La Chine brandit le spectre de la guerre des changes face aux Etats-Unis
La Chine semble prête à rendre coup pour coup dans le cadre de la guerre commerciale qui l’oppose aux Etats-Unis. La menace du président américain, Donald Trump, d’imposer des droits de douane de 10% sur 200 milliards de dollars de produits chinois, qui s’ajouteraient à ceux déjà promis par Washington de 25% sur 50 milliards, n’a pas laissé la Chine de marbre. En plus de faire planer le spectre de mesures de rétorsion «quantitatives» et «qualitatives», les autorités chinoises ont laissé le cours du yuan chuter de 0,4% face au dollar hier. Or, la devise chinoise est jusqu’à présent celle qui a le mieux résisté au rebond du dollar au sein de l’univers émergent, en ne cédant que 3,2% depuis mi-février, contre une dépréciation des devises émergentes supérieure à 10% en moyenne sur la période.

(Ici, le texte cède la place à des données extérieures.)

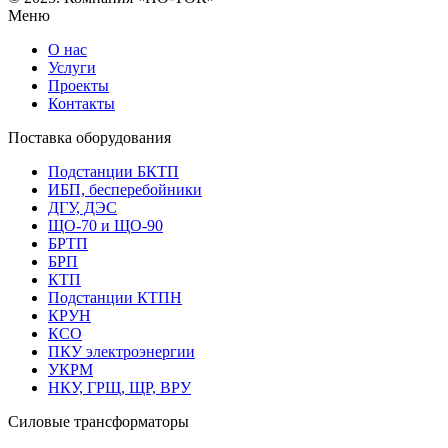
Меню
О нас
Услуги
Проекты
Контакты
Поставка оборудования
Подстанции БКТП
ИБП, бесперебойники
ДГУ, ДЭС
ЩО-70 и ЩО-90
БРТП
БРП
КТП
Подстанции КТПН
КРУН
КСО
ПКУ электроэнергии
УКРМ
НКУ, ГРЩ, ЩР, ВРУ
Силовые трансформаторы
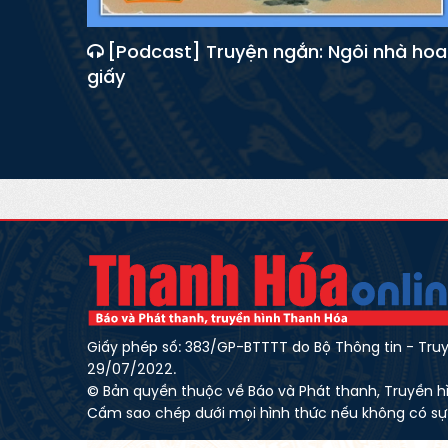
[Podcast] Truyện ngắn: Ngôi nhà hoa
giấy
Giấy phép số: 383/GP-BTTTT do Bộ Thông tin - Tru
29/07/2022.
© Bản quyền thuộc về Báo và Phát thanh, Truyền h
Cấm sao chép dưới mọi hình thức nếu không có sự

Si les autorités chinoises n’ont pas intérêt à entrer dans une guerre du change et à voir le renminbi se déprécier trop violemment, du fait des risques de résurgence des sorties de capitaux, la Banque Populaire de Chine (PBoC) a pris hier des mesures préventives pour éviter toutes tensions sur le marché. Elle a injecté 200 milliards de yuans par sa facilité de prêts à moyen terme, ce qui porte à 403 milliards le montant de liquidités injectées depuis début juin pour compenser l’effet négatif des tarifs douaniers américains sur l’activité, estimé entre 0,1 et 0,3 point cette année. Le taux Shibor 3 mois s’étant tendu de 35 pb depuis début mai, à 4,35%, la PBoC a déjà décidé de ne pas répercuter la dernière hausse de taux de la Fed, permettant au rendement dix ans de revenir à 3,55%.

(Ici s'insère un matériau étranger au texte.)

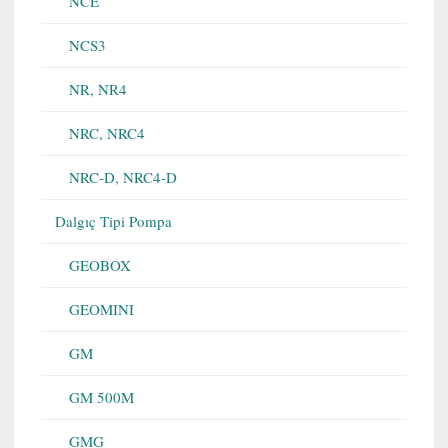
NCE
NCS3
NR, NR4
NRC, NRC4
NRC-D, NRC4-D
Dalgıç Tipi Pompa
GEOBOX
GEOMINI
GM
GM 500M
GMG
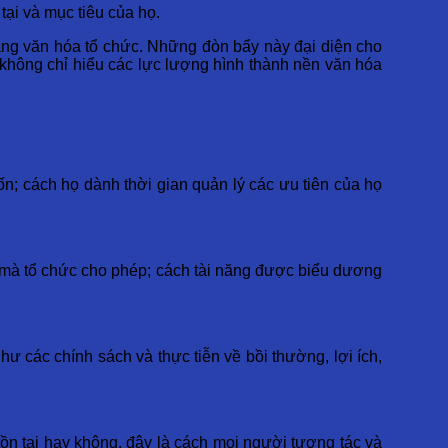
ại và mục tiêu của họ.
ạng văn hóa tổ chức. Những đòn bẩy này đại diện cho
không chỉ hiểu các lực lượng hình thành nền văn hóa
ốn; cách họ dành thời gian quản lý các ưu tiên của họ
 mà tổ chức cho phép; cách tài năng được biểu dương
ư các chính sách và thực tiễn về bồi thường, lợi ích,
ồn tại hay không, đây là cách mọi người tương tác và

La montée des risques de tensions commerciales et de ralentissement de l’économie chinoise a en outre relancé les anticipations d’un assouplissement monétaire en Chine. Dans un entretien publié lundi par Financial News, la PBoC a indiqué surveiller de près les risques internes et externes pesant sur l’activité chinoise et promet de répondre à des chocs extérieurs potentiels pour garantir la stabilité du marché. Elle évoque même, dans un document publié hier, la baisse du ratio des réserves obligatoires des banques (RRO). «Ces propos, tenus après la publication de chiffres d’activité et de crédit décevants, envoient le message que la PBoC devrait prendre prochainement des mesures d’assouplissement par une baisse du RRO ou par de nouvelles injections de liquidés», estime Nomura.